Plasma actuators are a special type of short electrical circuit. When a high voltage is applied across the two electrodes, it causes the particles of air above it to ionize, forming a plasma, and inducing a flow, or wind. This plasma flow over the actuator has been previously manipulated to control the aerodynamics of aircraft wings, altering the lift and drag for landing and takeoff (known as flow control applications). But plasma actuators don’t just release an induced wind.
“When applying a high voltage, most is converted into heat and the rest is converted into an induced flow or ionic wind over the actuator, so the plasma actuator has both aerodynamic and heat effects,” said Meng.

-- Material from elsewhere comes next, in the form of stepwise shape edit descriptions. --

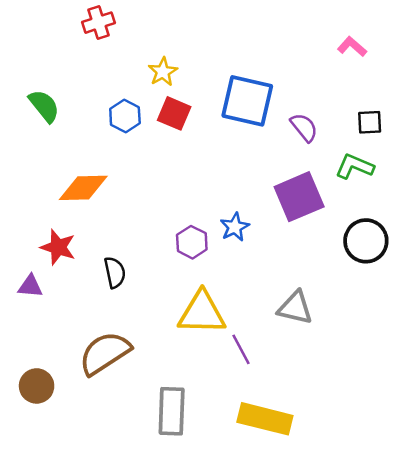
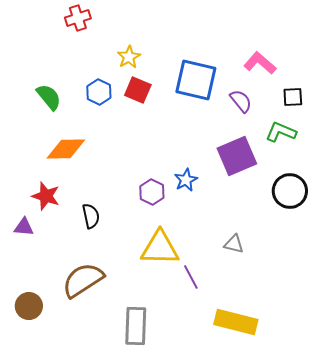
pink L-shape: (352, 47) -> (260, 63), moved, size x1.4
green semicircle: (44, 106) -> (49, 97), moved
gray triangle: (295, 308) -> (234, 244), size x0.7
yellow rectangle: (265, 419) -> (236, 322), moved

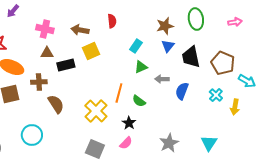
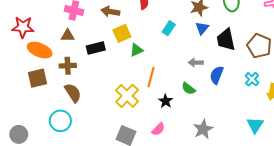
brown triangle: (47, 53) -> (68, 35), moved
green triangle: (141, 67) -> (136, 50), moved
green semicircle: (139, 101) -> (188, 89), moved
brown semicircle: (56, 104) -> (73, 93), moved
black star: (129, 123) -> (166, 101), moved
cyan triangle: (209, 143) -> (255, 125), moved

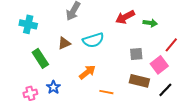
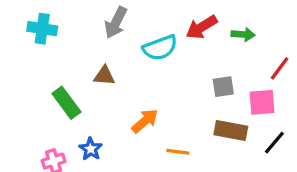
cyan cross: (28, 24) -> (42, 29), moved
cyan semicircle: (93, 40) -> (160, 48), moved
brown triangle: (64, 43) -> (104, 76), turned 32
pink square: (159, 65) -> (262, 102), turned 36

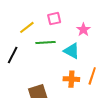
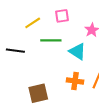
black line: (13, 55) -> (15, 51), turned 66

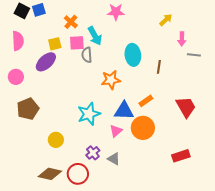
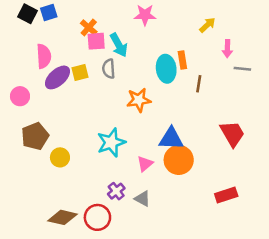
pink semicircle: (18, 41) -> (44, 56), moved
pink square: (77, 43) -> (96, 41), moved
yellow square: (55, 44) -> (80, 72), moved
orange rectangle: (146, 101) -> (182, 60), moved, turned -64
blue triangle: (124, 111) -> (171, 139), moved
yellow circle: (56, 140) -> (60, 157), moved

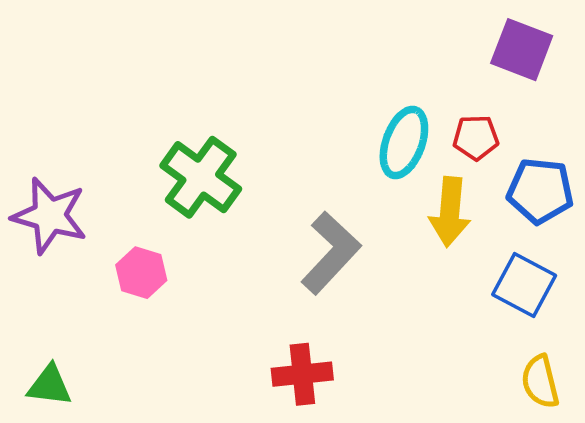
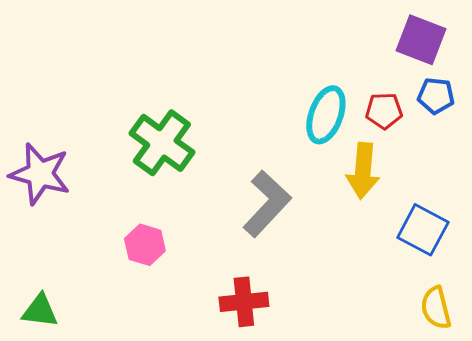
blue pentagon: (540, 191) -> (436, 96), moved, size x0.7
pink hexagon: (141, 273) -> (145, 245), moved

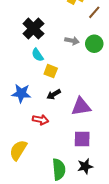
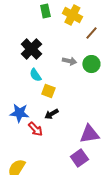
purple triangle: (81, 107) -> (89, 134), moved
red arrow: (41, 120) -> (35, 129), moved, turned 35
purple square: (82, 139) -> (79, 158), turned -36

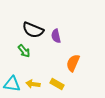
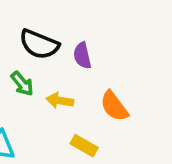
orange semicircle: (73, 63) -> (114, 106), turned -60
yellow arrow: (33, 84) -> (60, 101), moved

“By coupling the aerodynamic and thermal aspects of the plasma actuator, we have provided a completely new method for efficient icing and flow control.”
The plasma control team of Northwestern Polytechnical University first realized the effect of plasma actuators on icing in 2012, when an ice cube placed in the discharge area of the plasma exciter quickly melted.
To further demonstrate the mechanism of plasma ice protection, the team has designed incredibly thin, surface dielectric barrier discharge plasma actuators and mounted them on a 3D-printed plastic NACA 0012 airfoil. Three configurations of actuators were installed in order to investigate how different aerodynamics impacted ice formation. Then high-speed cameras, alongside infrared thermal imaging and particle scattering lasers, were used to visualize how the induced flow and thermal output interacted.
Tests were conducted in still air conditions as well as inside an icing wind tunnel, where cold particles of air were fired at the airfoil. The team found that thermal and flow dynamics are inextricably interlinked for all three actuators.
The plasma actuators placed perpendicular to the airfoil surface were the most effective at transferring heat along the wing, completely preventing ice formation. By comparing heat transfer and flow between the different designs, the team concluded that the optimal design needs to generate as much heat locally, while also mixing well with the incoming airflow.
“This could be used to design an effective anti-icing system at low enough temperatures to prevent stress on the composite material design of next-generation aircraft,” said Meng.
Meng’s student, Afaq Ahmed Abbasi, added, “The conventional anti-icing technique uses air as hot as 200 degrees Celsius to vaporize the water droplets, and composite material cannot afford such high temperatures. But the plasma icing control can stop the supercool droplets forming ice on the surface of the vehicle without temperatures as high, which is good for the composite materials.”
Meng explained that his team’s proposal to use plasma actuators as anti-icers was a “surprise” for fluid mechanics experts. Meng admits that they are just at the beginning of this research and that they still need to find out how thermal and flow effects are linked, and how exactly they work together to dissipate supercooled droplets from a wing’s surface.